2. From the idea to the finished product, how long did it take for you to make this film?
It needs to be said here that there were two diligent (and by the end, obliterated) editors who had the mountain's worth of time splicing, cutting, watching, screaming, and watching some more. Our cinematographer and editor Sergio and our producer Amir were doing the late-night-early-morning, maniacal hours on this. From conceiving the idea to actually having something workable took about 6 months, though it didn't actually air until a couple of months after that.
3. How would you describe your film in two words!?
4. What was the biggest obstacle you faced in completing this film?
Apart from getting permission to film in a region where there had recently been an assassination (to do with mining and lumber issues along the Amazon) the major obstacle was to absolutely maintain our own philosophy of 'simply documenting' without disturbing the people's stories and their day-to-day lives. We as a team were very clear with ourselves (and our subjects) that we wanted to be entirely non-intrusive. We were there to gently take in what we could without disturbing the flow of life and the flow of the realities of living along the Amazon - in a time where so much outside change is imposed.
5. What were your initial reactions when watching the audience talking about your film in the feedback video?

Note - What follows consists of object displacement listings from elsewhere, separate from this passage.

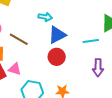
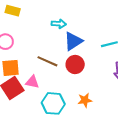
brown line: (19, 39) -> (47, 61), moved

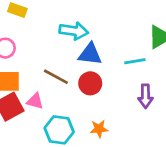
cyan arrow: (59, 24) -> (74, 31), size x1.5
blue triangle: (73, 41) -> (90, 54), turned 36

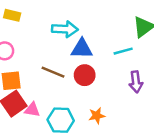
pink triangle: (35, 101) -> (32, 110), moved

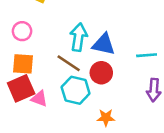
cyan arrow: (65, 29) -> (79, 37), moved, turned -95
cyan hexagon: (61, 120) -> (76, 90), moved

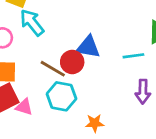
cyan arrow: (79, 37) -> (32, 22), moved, turned -44
red circle: (101, 73) -> (72, 62), moved

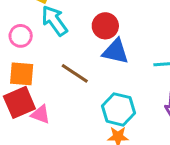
red circle: (72, 62) -> (105, 26), moved
cyan hexagon: (61, 96) -> (119, 109), moved

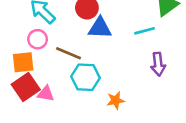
pink circle: (21, 36) -> (38, 39), moved
cyan hexagon: (119, 109) -> (85, 77), moved

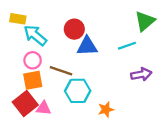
orange square: (23, 62) -> (33, 80), moved
purple arrow: (158, 64) -> (141, 74), turned -90

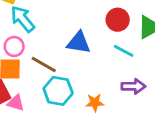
red circle: (74, 29) -> (118, 20), moved
cyan line: (127, 46) -> (124, 51), turned 36
orange star: (106, 109) -> (95, 103), moved

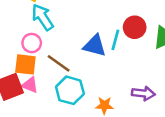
cyan line: (124, 51) -> (115, 40), moved, turned 72
pink triangle: (16, 103) -> (30, 85), moved

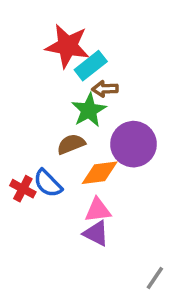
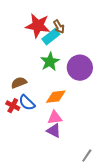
brown arrow: (105, 89) -> (59, 27), moved, turned -120
brown semicircle: (71, 144) -> (19, 83), moved
purple circle: (134, 144) -> (80, 68), moved

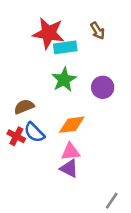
brown arrow: (59, 27) -> (97, 31), moved
cyan rectangle: (51, 37) -> (65, 47), turned 30
purple circle: (80, 68) -> (103, 87), size x0.7

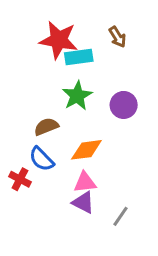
brown semicircle: (24, 107) -> (46, 127), moved
red cross: (16, 136) -> (20, 179), moved
gray line: (112, 201) -> (120, 216), moved

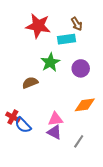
cyan rectangle: (79, 57) -> (67, 39), moved
orange diamond: (86, 150) -> (85, 105), moved
blue semicircle: (42, 159) -> (23, 125), moved

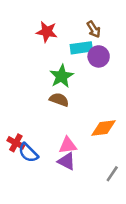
red star: (38, 26) -> (47, 32), size x0.7
purple circle: (81, 68) -> (99, 56), moved
brown semicircle: (30, 83) -> (59, 100), moved, turned 42
gray line: (79, 141) -> (112, 174), moved

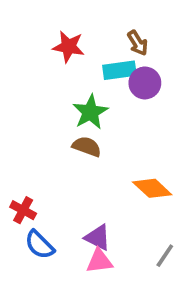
orange diamond: (104, 128) -> (152, 188), turned 50
pink triangle: (68, 145) -> (99, 261), moved
blue semicircle: (28, 153) -> (39, 245), moved

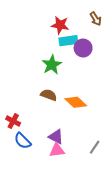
brown arrow: (138, 43) -> (96, 19), moved
red star: (69, 47) -> (60, 25), moved
brown semicircle: (87, 147) -> (49, 95), moved
orange diamond: (152, 188) -> (76, 102), moved

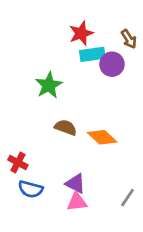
brown arrow: (96, 19) -> (129, 39), moved
red star: (60, 25) -> (81, 33), turned -30
green star: (52, 65) -> (49, 85), moved
blue semicircle: (23, 141) -> (31, 189), turned -30

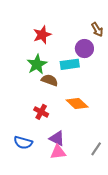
red star: (81, 33) -> (42, 35), moved
cyan rectangle: (92, 54) -> (70, 64), moved
brown semicircle: (66, 127) -> (50, 80), moved
red cross: (18, 162) -> (41, 112), moved

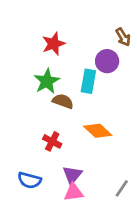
cyan rectangle: (70, 64) -> (88, 81), turned -72
purple triangle: (57, 138) -> (72, 175), turned 42

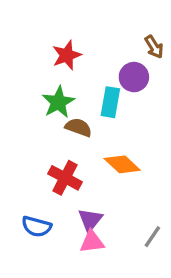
red cross: (52, 141) -> (65, 178), size x1.4

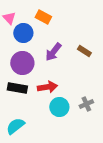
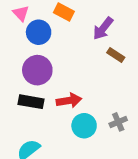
purple arrow: (53, 52) -> (103, 28), moved

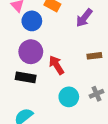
brown rectangle: (116, 55) -> (94, 56), moved, turned -40
red arrow: (69, 100) -> (56, 65), moved, turned -114

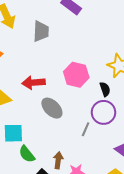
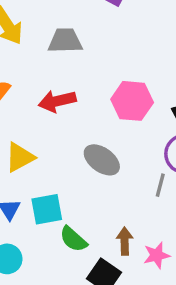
gray trapezoid: (41, 31) -> (65, 41), turned -85
red arrow: (33, 83) -> (57, 101), moved

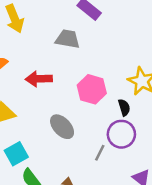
gray trapezoid: (65, 41) -> (68, 39), moved
cyan square: (47, 209) -> (16, 154), turned -30

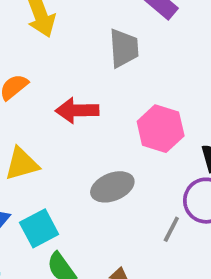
gray trapezoid: (68, 39) -> (124, 48), turned 75
gray ellipse: (62, 127) -> (112, 187), turned -70

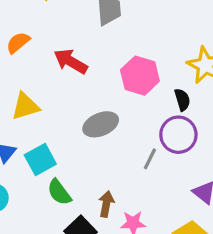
red arrow: (77, 110) -> (71, 61), turned 32

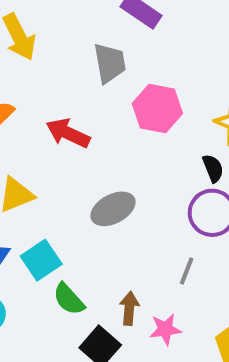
pink hexagon: (140, 76) -> (157, 109), moved
gray line: (150, 159) -> (187, 271), moved

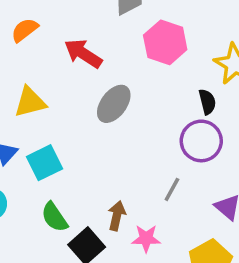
gray ellipse: (113, 209) -> (114, 104), moved, turned -33
green semicircle: (69, 299) -> (54, 217), moved

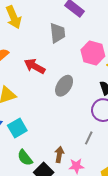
pink hexagon: (165, 42) -> (93, 53), moved
gray ellipse: (114, 104) -> (64, 86), moved

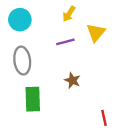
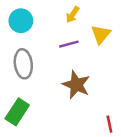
brown star: (72, 80) -> (76, 85), size x1.6
green rectangle: (33, 99) -> (17, 112), moved, turned 35

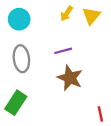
yellow triangle: (101, 34) -> (91, 16), moved
purple line: (69, 44) -> (63, 51), moved

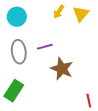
purple line: (63, 51) -> (45, 47), moved

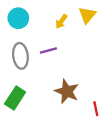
yellow arrow: (59, 12) -> (61, 21), moved
brown star: (62, 69) -> (67, 91), moved

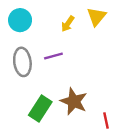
green rectangle: (15, 98) -> (40, 109), moved

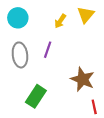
purple line: (53, 56) -> (48, 50), turned -56
brown star: (74, 101) -> (83, 79), moved

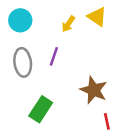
yellow triangle: (86, 15) -> (97, 17), turned -36

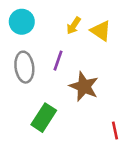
yellow triangle: (97, 17) -> (101, 31), moved
brown star: (94, 90) -> (84, 86), moved

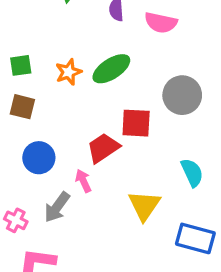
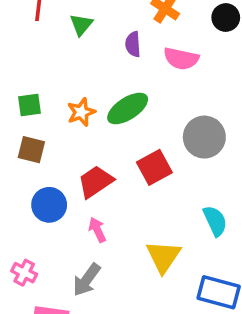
red square: (136, 123) -> (154, 167), turned -32
red trapezoid: (103, 148) -> (96, 182), moved
gray arrow: (57, 207) -> (87, 280), moved

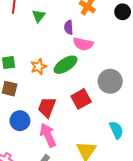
pink semicircle: (181, 59) -> (83, 44), moved
red trapezoid: (96, 182) -> (47, 107), turned -35
pink arrow: (97, 230) -> (48, 135), size x1.6

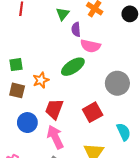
green triangle: (39, 16) -> (63, 14), moved
orange star: (39, 67) -> (41, 80), moved
red square: (81, 99) -> (93, 112), moved

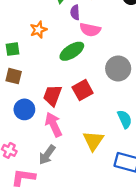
orange star: (41, 80) -> (38, 30), moved
red square: (93, 112) -> (83, 90), moved

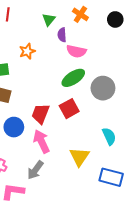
green ellipse: (72, 51) -> (73, 78), moved

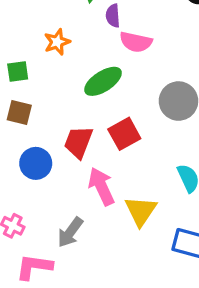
green ellipse: (73, 78) -> (103, 81), moved
pink arrow: (42, 141) -> (101, 186), moved

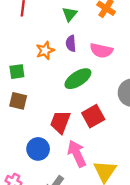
purple semicircle: (113, 16) -> (71, 43), moved
blue circle: (36, 163) -> (38, 149), moved

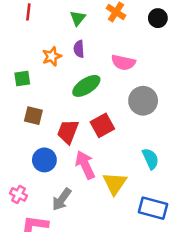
pink semicircle: (101, 50) -> (123, 63), moved
brown square: (18, 101) -> (33, 116), moved

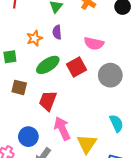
green ellipse: (86, 86) -> (48, 65), moved
red square: (102, 125) -> (76, 67), moved
blue circle: (44, 160) -> (28, 137), moved

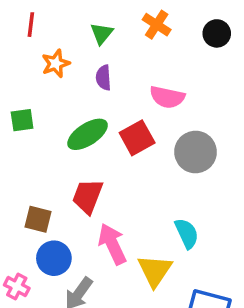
orange star: (35, 38) -> (56, 64), moved
brown square: (19, 87) -> (38, 219), moved
cyan semicircle: (116, 123) -> (187, 233), moved

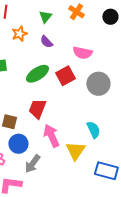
purple semicircle: (103, 78) -> (46, 42), turned -40

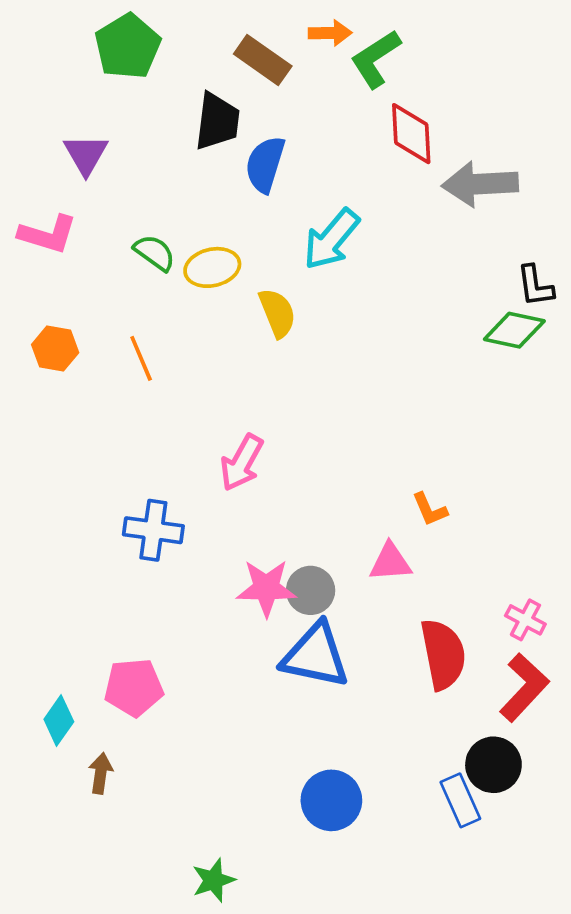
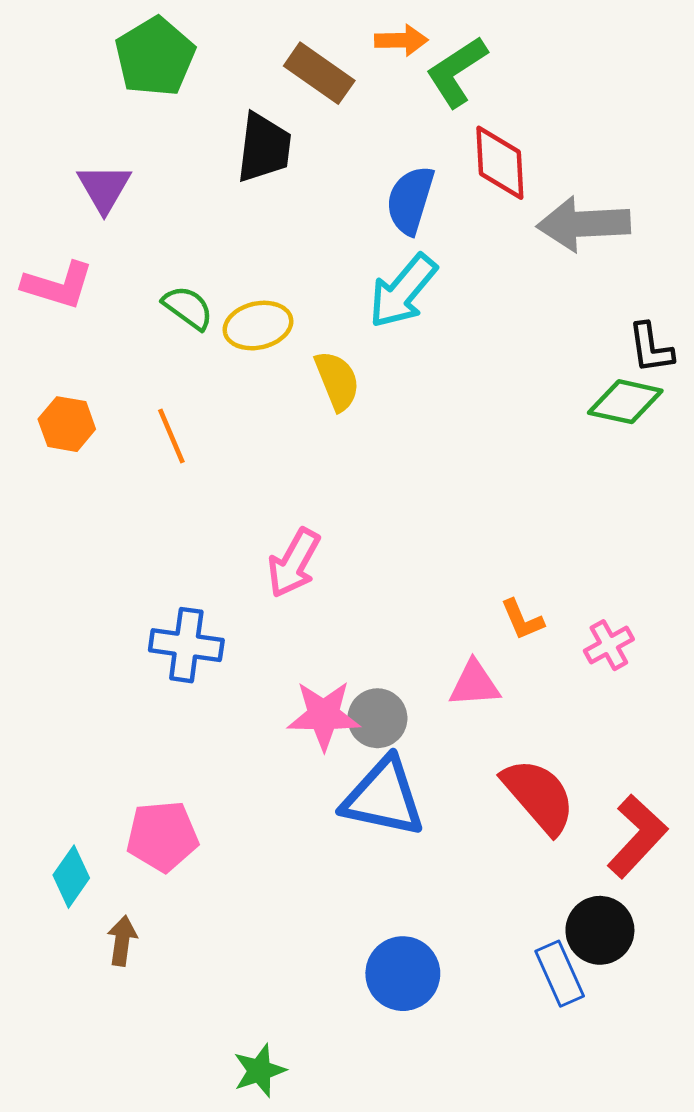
blue semicircle: (265, 164) -> (410, 200), moved
pink cross: (525, 620) -> (609, 645), moved, turned 33
red semicircle: (443, 654) -> (539, 796), turned -30

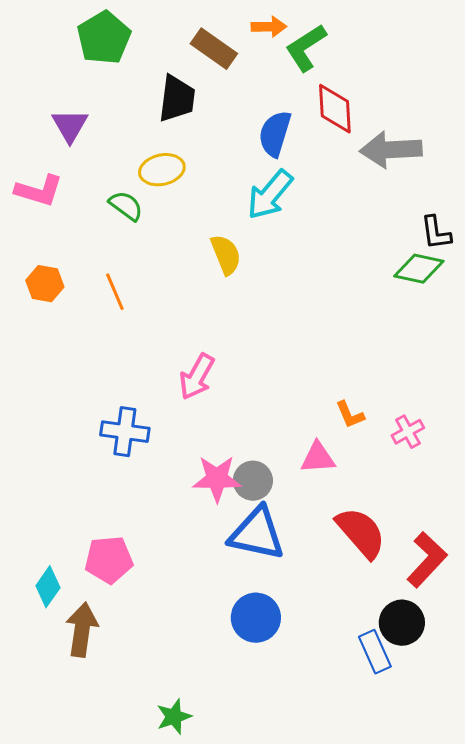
yellow ellipse: (258, 326) -> (162, 170), moved
brown arrow: (122, 941) -> (82, 630), size x1.6
blue circle: (403, 974) -> (256, 618), moved

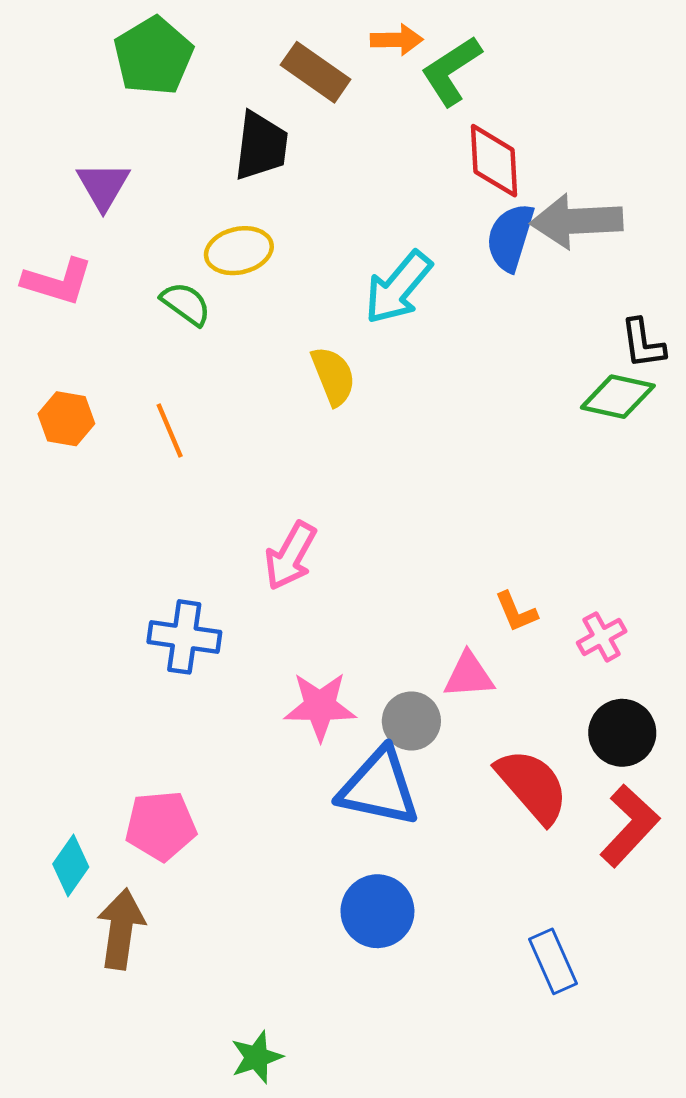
blue semicircle: (275, 134) -> (510, 237), moved
gray circle: (253, 481) -> (411, 721), moved
black circle: (402, 623) -> (622, 733), moved

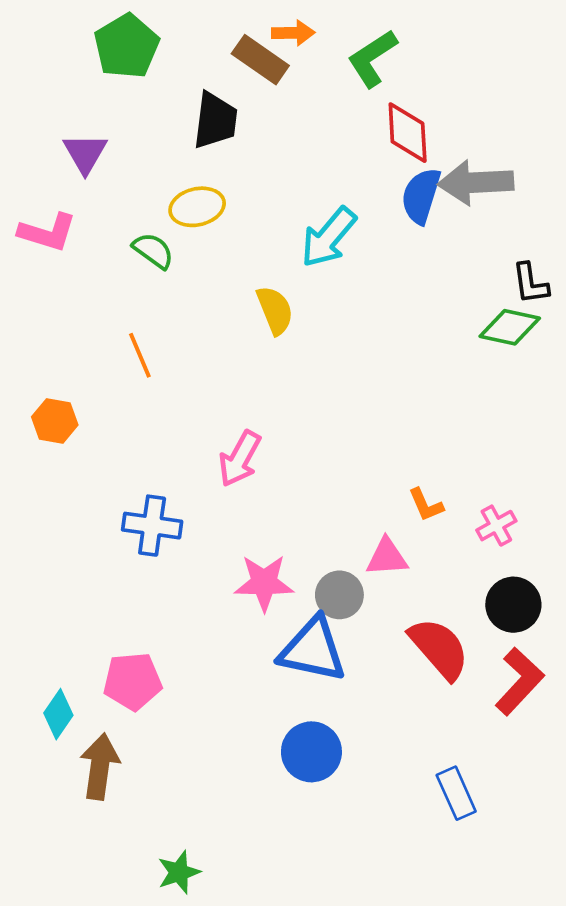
orange arrow: (397, 40) -> (293, 33), moved
orange hexagon: (66, 419) -> (55, 421), moved
green star: (257, 1057) -> (179, 872), moved

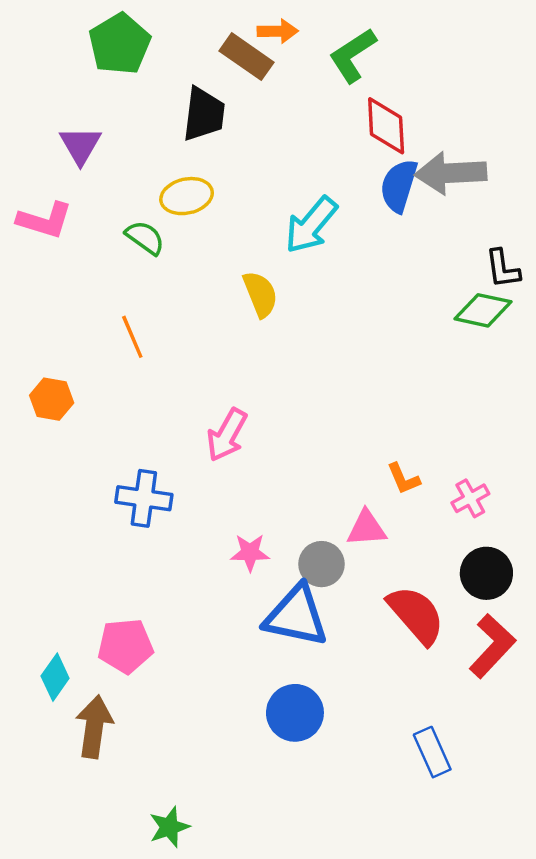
pink star: (264, 583) -> (250, 553), size x0.7

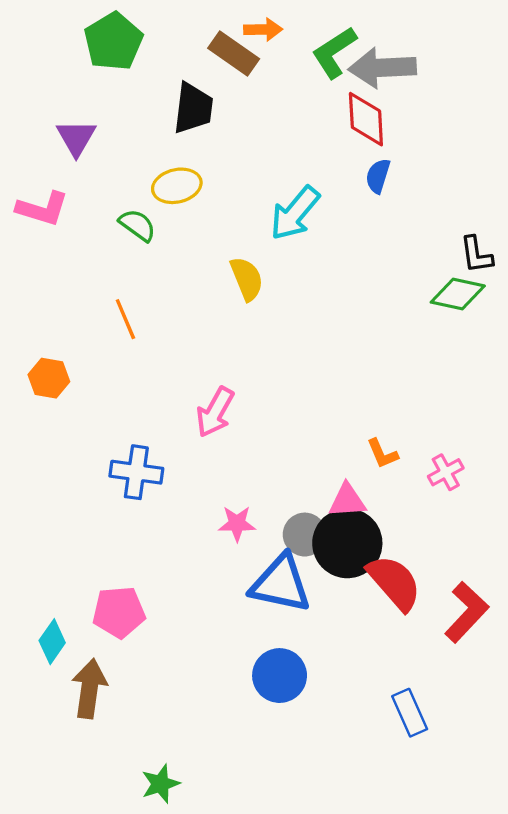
gray arrow: (451, 173) -> (382, 68), moved
blue semicircle: (399, 186) -> (378, 176), size x0.7
black circle: (486, 573) -> (347, 543), moved, size x1.4

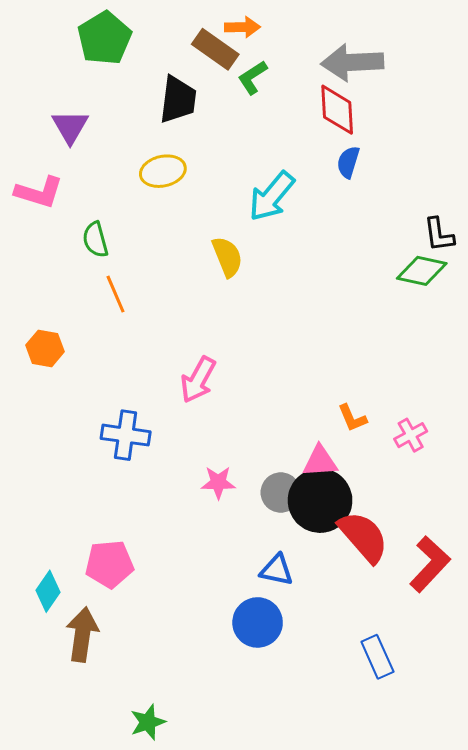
green L-shape: (334, 52) -> (253, 77), moved, size x0.7
green semicircle: (137, 225) -> (95, 240), moved, turned -141
blue triangle: (281, 584) -> (277, 570), moved, size x0.6

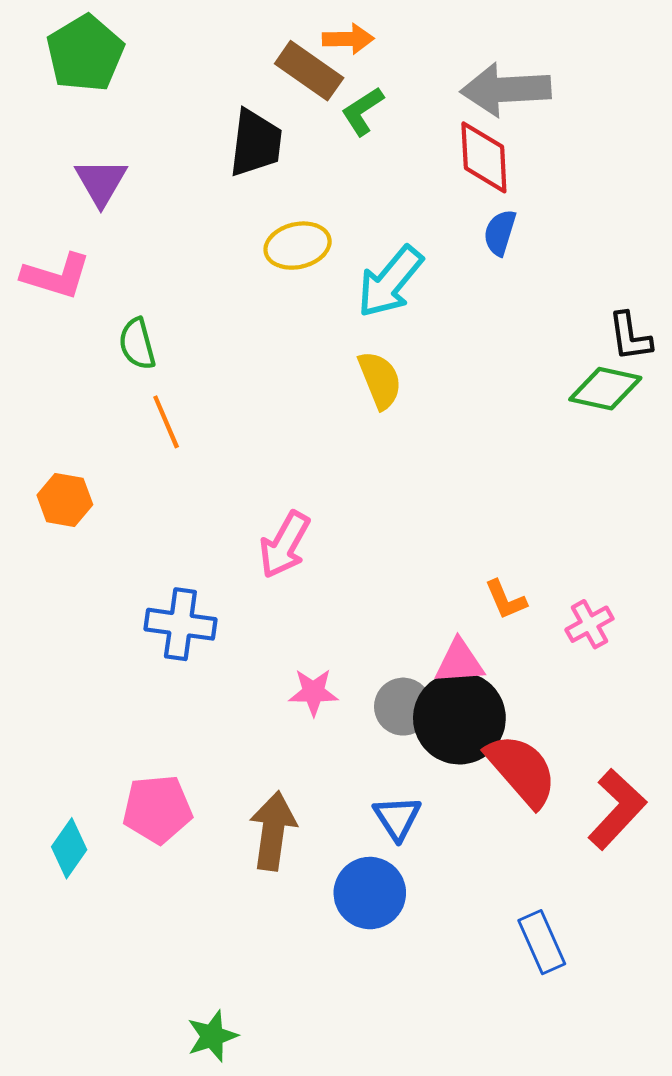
green pentagon: (104, 38) -> (85, 53), moved
yellow ellipse: (163, 171) -> (298, 246), moved
yellow semicircle: (227, 257) -> (380, 380), moved
blue triangle: (277, 570) -> (397, 818), turned 45
brown arrow: (82, 635) -> (273, 831), moved

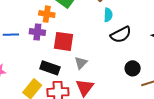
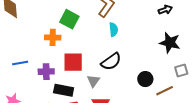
purple cross: (37, 32) -> (46, 72), moved
black semicircle: (121, 35) -> (111, 62), moved

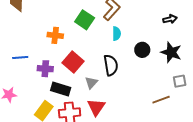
green square: (69, 19) -> (85, 20), moved
red square: (73, 62) -> (73, 62), turned 35
black semicircle: (111, 62) -> (111, 65), turned -70
black circle: (145, 79) -> (142, 50), moved

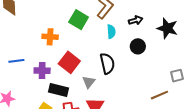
black arrow: (170, 19) -> (136, 20), moved
black star: (171, 52) -> (167, 28), moved

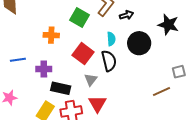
black arrow: (136, 20) -> (126, 15), moved
cyan semicircle: (111, 32) -> (111, 39), moved
black circle: (138, 46) -> (139, 43), size x1.5
red square: (69, 62) -> (83, 54), moved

There was delight in feeling that the intentions of our piece were understood and that the fragments of the world that we explored revealed something real - nothing was construed. There was also a feeling that the pacing and emphasis on the small stories were seen for what they were - and that everything was dictated by that grand river, the Amazonas.
6. When did you realize that you wanted to make films?
First time was years ago in the Himalayas while on a 52-day trek portion of the Tea Horse Road. I had consumed a bucket load of butter tea, was slightly delirious with exhaustion and thought that, 'some moments in life (anyone's life) need the full sensory expression and visceral impact to give context'...and film (when well done) does offer up a way to fix a time and space like few other mediums.
7. What film have you seen the most in your life?
A toss up between "The Grand Budapest" by Wes Anderson or "Princess Mononoke" by Hayao Miyazaki
8. What other elements of the festival experience can we and other festivals implement to satisfy you and help you further your filmmaking career?
Anything that can keep a festival interactive and accessible to as many people as possible. Interviews, sit ins, Q&A's, and maybe background reveals that make the film making process more intimate, I think always help add more context to a project. I do believe strongly in the idea that access and interactivity are the keys.
9. You submitted to the festival via FilmFreeway. How has your experiences been working on the festival platform site?
Simple and straightforward
10. What is your favorite meal?
If I'm to answer this for the present tense and 'right now' it would be 'Bableves' - a Hungarian 5 course meal built around bean soup. It is what my grandmother used to prepare and it has to do as much with the context of the meal as it does the actual meal.
11. What is next for you? A new film?
An return to the Himalayas for an expedition along an old trade route and more filming for our 'It's a Beautiful World' series.